The continuous increase in daily waste accumulation has become a major issue in many areas, primarily due to the mixing of various waste types and the lack of effective household waste management. This complicates waste processing and contributes to environmental degradation. This study aims to design and implement a practical tool for detecting organic and inorganic waste types, specifically for use by household waste collection personnel. The developed system utilizes three sensors, capacitive, inductive, and light-dependent resistors (LDR), to acquire characteristic data from different types of waste. The device is designed in the shape of a pistol to enhance mobility and ease of use by waste collection officers. For the waste-type classification system, several machine learning methods were employed, namely Adaptive Boosting (AdaBoost), Support Vector Machine (SVM), and K-Nearest Neighbor (KNN). Based on the experimental results, AdaBoost was selected as the primary model for the waste classification system because of its superior performance in terms of cross-validation accuracy and the balance of evaluation metrics, such as precision, recall, and F1-score. Consequently, AdaBoost predictions were adopted to establish a rule-based classification logic by extracting threshold values from the most influential sensor features.

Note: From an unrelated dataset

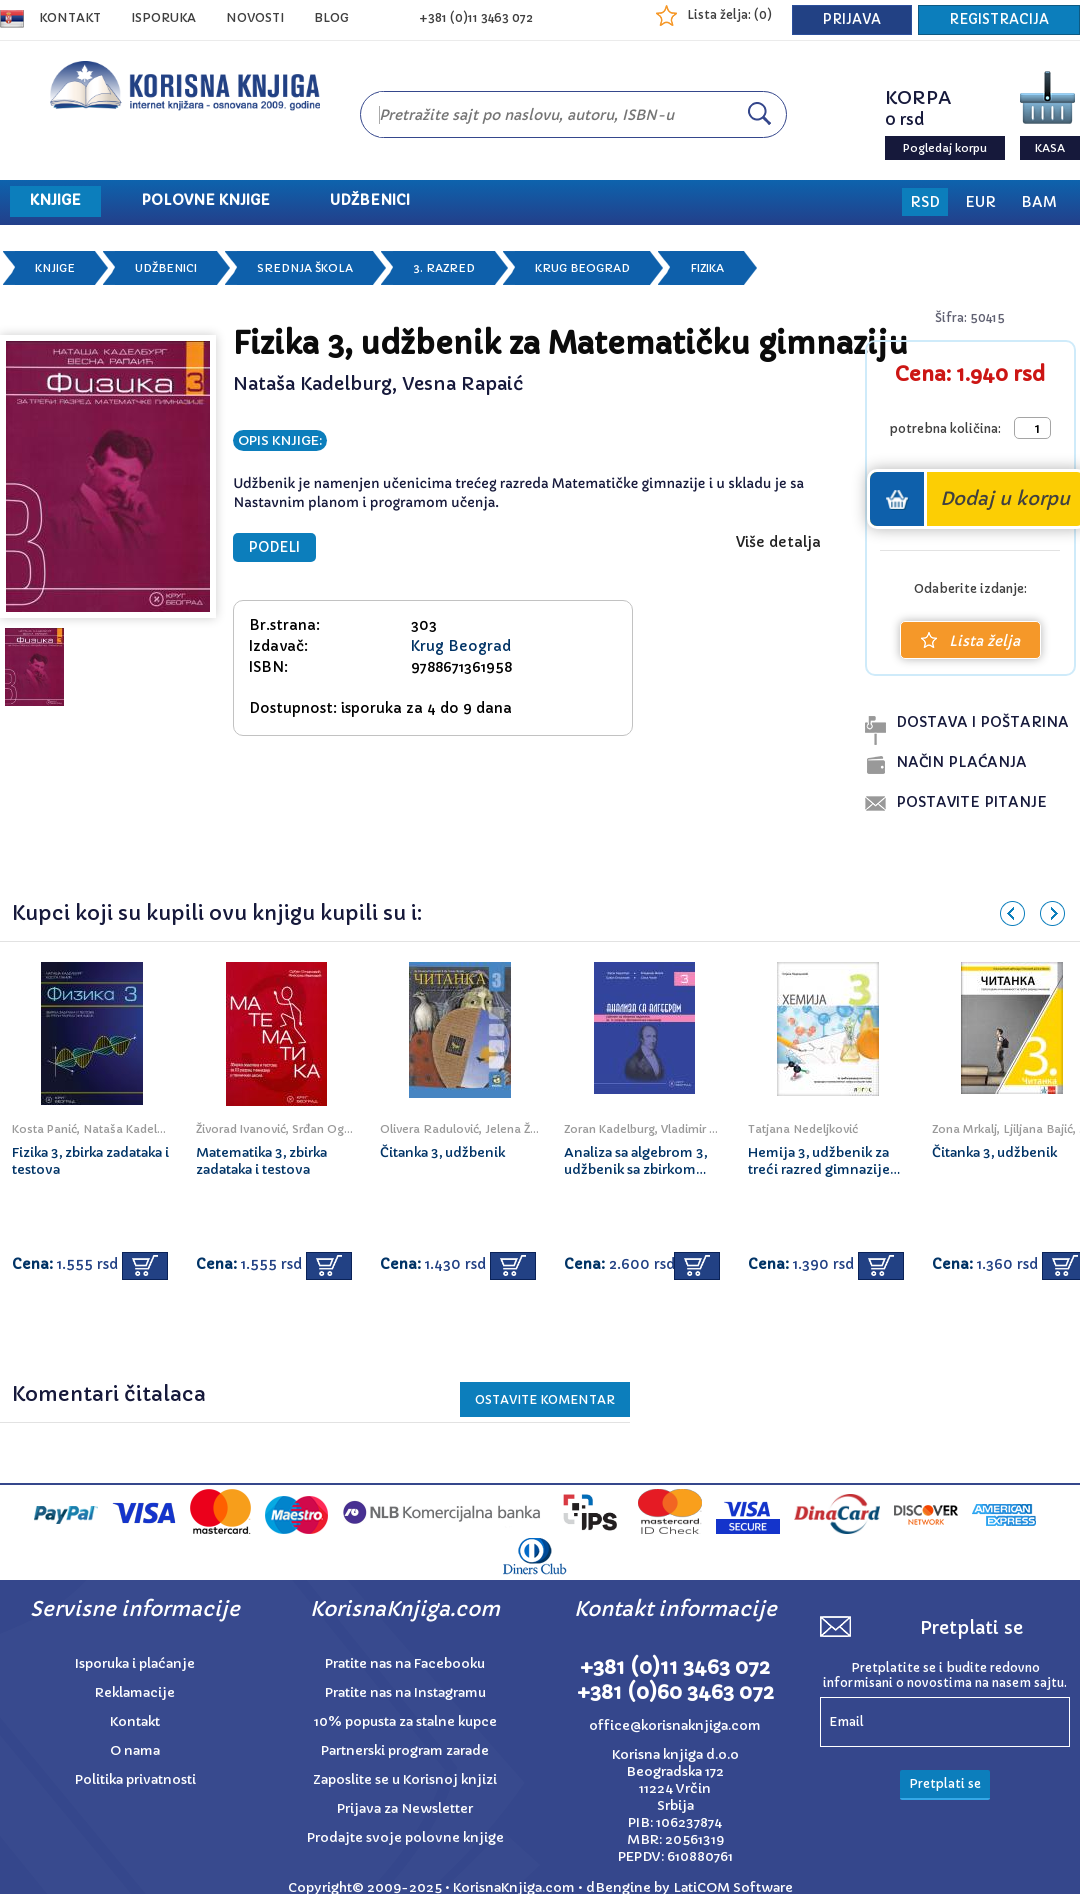 The height and width of the screenshot is (1894, 1080). Describe the element at coordinates (135, 1663) in the screenshot. I see `Isporuka i plaćanje` at that location.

This study utilized AdaBoost analysis as the foundation for rule formulation, ensuring that classification decisions were based on reliable and tested data patterns. Based on testing with several samples, the device can classify organic and inorganic waste types with an accuracy rate of 91.67%. Additionally, the tool can estimate the composition of mixed waste with an error rate of 5.06%. The presence of this device has been proven to accelerate and simplify the waste-sorting process, thereby increasing the efficiency of household waste management.